Die Gesellschaft sieht demnach keinerlei Verbindung zum Absturz ihrer Maschine am Montag. Aus Flughafenkreisen in Paris hieß es, anonyme Bombendrohungen gebe es an allen Airports der Welt "regelmäßig".
2006 in Unfall auf Boden verwickelt
Die in den Atlantik gestürzte Air-France-Maschine war vor drei Jahren auf dem Pariser Flughafen Charles de Gaulle in einen Unfall auf dem Boden verwickelt.

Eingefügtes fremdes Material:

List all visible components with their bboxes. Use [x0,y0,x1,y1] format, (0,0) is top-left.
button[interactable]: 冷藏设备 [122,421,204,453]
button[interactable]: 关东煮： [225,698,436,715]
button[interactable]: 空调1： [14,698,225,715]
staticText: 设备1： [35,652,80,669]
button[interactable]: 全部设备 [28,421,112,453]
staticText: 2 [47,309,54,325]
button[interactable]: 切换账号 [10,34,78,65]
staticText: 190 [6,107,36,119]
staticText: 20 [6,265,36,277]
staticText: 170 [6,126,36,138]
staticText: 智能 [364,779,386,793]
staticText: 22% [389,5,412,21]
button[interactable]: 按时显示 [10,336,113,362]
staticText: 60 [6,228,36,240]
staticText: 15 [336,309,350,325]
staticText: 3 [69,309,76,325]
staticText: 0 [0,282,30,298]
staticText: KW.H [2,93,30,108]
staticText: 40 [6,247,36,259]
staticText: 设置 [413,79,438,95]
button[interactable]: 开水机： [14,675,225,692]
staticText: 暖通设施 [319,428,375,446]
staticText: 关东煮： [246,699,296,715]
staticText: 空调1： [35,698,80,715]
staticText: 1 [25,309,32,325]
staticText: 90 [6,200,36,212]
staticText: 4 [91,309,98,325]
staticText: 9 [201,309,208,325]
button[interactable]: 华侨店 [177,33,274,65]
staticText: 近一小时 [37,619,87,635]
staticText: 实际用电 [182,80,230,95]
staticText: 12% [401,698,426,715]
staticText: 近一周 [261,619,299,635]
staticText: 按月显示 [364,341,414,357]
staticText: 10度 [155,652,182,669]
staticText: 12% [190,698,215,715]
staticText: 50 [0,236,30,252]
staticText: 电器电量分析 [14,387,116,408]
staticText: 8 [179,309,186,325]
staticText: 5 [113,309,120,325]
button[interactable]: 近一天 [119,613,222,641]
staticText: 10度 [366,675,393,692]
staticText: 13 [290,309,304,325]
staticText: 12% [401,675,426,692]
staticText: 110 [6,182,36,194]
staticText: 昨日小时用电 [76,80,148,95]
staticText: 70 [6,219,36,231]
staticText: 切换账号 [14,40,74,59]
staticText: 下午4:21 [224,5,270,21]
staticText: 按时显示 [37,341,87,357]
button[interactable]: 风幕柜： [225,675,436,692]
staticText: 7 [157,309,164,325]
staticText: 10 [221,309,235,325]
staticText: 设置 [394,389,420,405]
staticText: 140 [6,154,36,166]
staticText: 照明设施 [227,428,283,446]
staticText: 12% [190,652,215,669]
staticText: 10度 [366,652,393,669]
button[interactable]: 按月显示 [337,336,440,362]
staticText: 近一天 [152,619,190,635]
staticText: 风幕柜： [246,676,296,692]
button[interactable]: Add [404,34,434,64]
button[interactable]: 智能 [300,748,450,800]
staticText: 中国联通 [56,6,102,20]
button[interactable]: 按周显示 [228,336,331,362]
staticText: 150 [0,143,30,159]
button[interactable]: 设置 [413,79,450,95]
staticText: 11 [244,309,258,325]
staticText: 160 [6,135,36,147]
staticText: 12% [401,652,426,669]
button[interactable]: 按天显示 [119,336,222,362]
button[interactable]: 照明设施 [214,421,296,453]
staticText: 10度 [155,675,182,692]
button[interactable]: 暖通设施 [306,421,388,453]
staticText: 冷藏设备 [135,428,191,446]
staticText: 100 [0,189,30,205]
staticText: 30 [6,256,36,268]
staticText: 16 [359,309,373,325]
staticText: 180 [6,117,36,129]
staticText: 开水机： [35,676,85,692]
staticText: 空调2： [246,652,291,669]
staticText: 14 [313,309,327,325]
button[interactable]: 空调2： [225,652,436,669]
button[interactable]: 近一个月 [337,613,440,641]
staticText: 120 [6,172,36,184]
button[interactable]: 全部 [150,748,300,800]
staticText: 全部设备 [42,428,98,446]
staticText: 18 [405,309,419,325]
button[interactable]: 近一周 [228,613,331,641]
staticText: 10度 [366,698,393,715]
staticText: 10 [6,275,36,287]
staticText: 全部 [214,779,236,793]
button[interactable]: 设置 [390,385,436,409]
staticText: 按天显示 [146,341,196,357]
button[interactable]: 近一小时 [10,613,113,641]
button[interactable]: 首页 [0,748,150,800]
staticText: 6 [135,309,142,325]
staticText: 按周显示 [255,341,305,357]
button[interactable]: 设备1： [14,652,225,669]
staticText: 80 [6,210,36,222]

Nach Angaben des deutschen Luftfahrt-Unfalluntersuchungsbüros Jet Airliner Crash Data Evaluation Center (JACDEC) aus Hamburg stieß der Airbus A330 damals auf dem Rollfeld mit einem anderen Air-France-Airbus vom Typ A321 zusammen. Bei der Kollision am 17. August 2006 sei jedoch nur geringer Schaden entstanden, heißt es auf der JACDEC-Website.
Die am Montag abgestürzte Maschine mit dem Kennzeichnen F-GZCP sollte damals nach Burkina Faso fliegen. Nach Angaben von Luftfahrtexperten ist es nahezu ausgeschlossen, dass der so lange zurückliegende Unfall etwas mit dem Absturz am Montag zu tun hat.

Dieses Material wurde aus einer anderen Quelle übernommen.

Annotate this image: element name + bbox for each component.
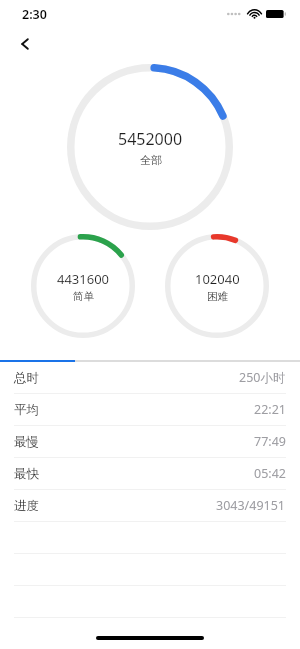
staticText: 05:42 xyxy=(254,465,286,482)
staticText: 最快 xyxy=(14,466,39,482)
button[interactable]: 5452000 xyxy=(67,64,233,230)
button[interactable]: 进度 xyxy=(0,490,300,522)
button[interactable]: 平均 xyxy=(0,394,300,426)
staticText: 22:21 xyxy=(254,401,286,418)
button[interactable]: 102040 xyxy=(165,234,269,338)
staticText: 77:49 xyxy=(254,433,286,450)
staticText: 2:30 xyxy=(22,6,47,23)
staticText: 平均 xyxy=(14,402,39,418)
staticText: 总时 xyxy=(14,370,39,386)
staticText: 进度 xyxy=(14,498,39,514)
button[interactable]: 最快 xyxy=(0,458,300,490)
staticText: 困难 xyxy=(207,290,228,303)
button[interactable]: 4431600 xyxy=(31,234,135,338)
staticText: 3043/49151 xyxy=(216,497,286,514)
button[interactable]: 总时 xyxy=(0,362,300,394)
button[interactable]: Back xyxy=(10,29,40,59)
staticText: 4431600 xyxy=(57,270,110,288)
staticText: 5452000 xyxy=(118,128,183,150)
button[interactable]: 最慢 xyxy=(0,426,300,458)
staticText: 102040 xyxy=(195,270,240,288)
staticText: 250小时 xyxy=(239,369,286,386)
staticText: 最慢 xyxy=(14,434,39,450)
staticText: 简单 xyxy=(73,290,94,303)
staticText: 全部 xyxy=(140,153,162,167)
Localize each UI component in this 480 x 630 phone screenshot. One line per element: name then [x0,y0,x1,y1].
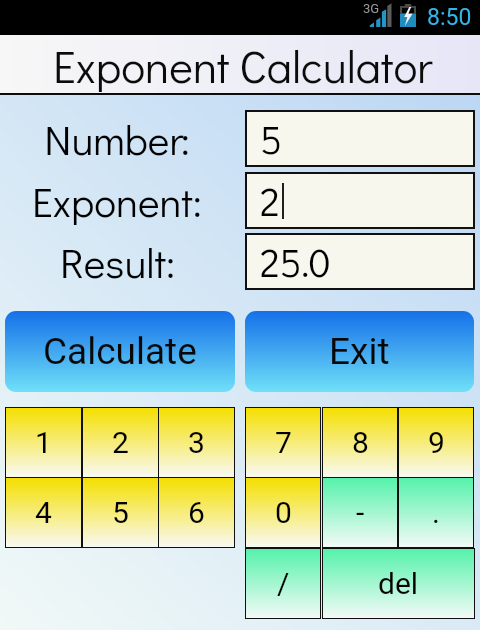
staticText: 9 [428,425,445,460]
staticText: 4 [35,495,52,530]
button[interactable]: . [399,478,473,547]
button[interactable]: - [323,478,397,547]
staticText: 8 [352,425,369,460]
button[interactable]: 25.0 [247,235,473,288]
staticText: 7 [275,425,292,460]
button[interactable]: del [323,549,474,618]
staticText: 0 [275,495,292,530]
button[interactable]: 5 [83,478,158,547]
button[interactable]: 2 [247,174,473,227]
staticText: 1 [35,425,52,460]
button[interactable]: 6 [159,478,234,547]
button[interactable]: 0 [246,478,320,547]
staticText: 2 [112,425,129,460]
button[interactable]: 8 [323,408,397,477]
staticText: 5 [260,113,282,164]
button[interactable]: / [246,549,320,618]
staticText: 2 [260,175,280,226]
staticText: del [378,566,419,601]
staticText: 5 [112,495,129,530]
staticText: Exit [329,330,390,373]
staticText: 8:50 [427,4,472,31]
button[interactable]: 9 [399,408,473,477]
staticText: Number: [44,112,190,166]
staticText: / [277,566,290,601]
button[interactable]: Exit [245,311,474,392]
staticText: 6 [188,495,205,530]
button[interactable]: 5 [247,112,473,165]
staticText: 3 [188,425,205,460]
button[interactable]: 4 [6,478,81,547]
staticText: Result: [60,235,175,289]
staticText: . [432,495,440,530]
staticText: Exponent: [32,174,202,228]
staticText: Calculate [43,330,197,373]
button[interactable]: 3 [159,408,234,477]
staticText: 25.0 [260,236,331,287]
button[interactable]: Calculate [5,311,235,392]
staticText: - [356,495,365,530]
button[interactable]: 2 [83,408,158,477]
button[interactable]: 1 [6,408,81,477]
staticText: 3G [363,1,380,16]
button[interactable]: 7 [246,408,320,477]
staticText: Exponent Calculator [53,36,433,95]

Weitere Wrackteile gefunden
Die brasilianische Luftwaffe entdeckte im Atlantik weitere Wrackteile des abgestürzten Air-France-Flugzeuges. Unter den rund zehn gesichteten Objekten befinde sich auch ein Wrackteil mit einem Durchmesser von etwa sieben Metern, sagte Luftwaffensprecher Jorge Amaral am Mittwoch in Brasilia.
Zudem seien auf einer Strecke von 20 Kilometern Öl- und Kerosinspuren festgestellt worden. Der brasilianische Verteidigungsminister Nelson Jobim hatte am Dienstag gesagt, es gebe keinen Zweifel, dass die Wrackteile zum Airbus der Air France gehörten.
Erstes Schiff erreicht Absturzstelle
Unterdessen erreichte ein erstes Schiff der brasilianischen Marine das Absturzgebiet rund 1.200 Kilometer nordöstlich der Küste Brasiliens. Das Patrouillenboot "Grajau" sei bereits in dem Gebiet, sagte Konteradmiral Savio Nogueira.
Jetzt gehe es in erster Linie darum, die von der Luftwaffe georteten Wrackteile im dem großen Seegebiet zu finden. Insgesamt seien fünf Schiffe der Marine auf dem Weg zur Absturzstelle, wo sich auch drei Handelsschiffe aufhalten. Mit Blick auf die Überlebenschancen für die 228 Flugzeuginsassen sagte Nogueira: "Die Marine geht immer davon aus, Überlebende zu finden."
Blackboxes werden vielleicht nie entdeckt
Fachleute haben nun wenig Hoffnung, die Flugschreiber zu finden. Die beiden Blackboxes des Airbus lägen tief im Meer und würden vielleicht nie entdeckt, erklärte die französische Luftfahrtermittlungsbehörde am Mittwoch.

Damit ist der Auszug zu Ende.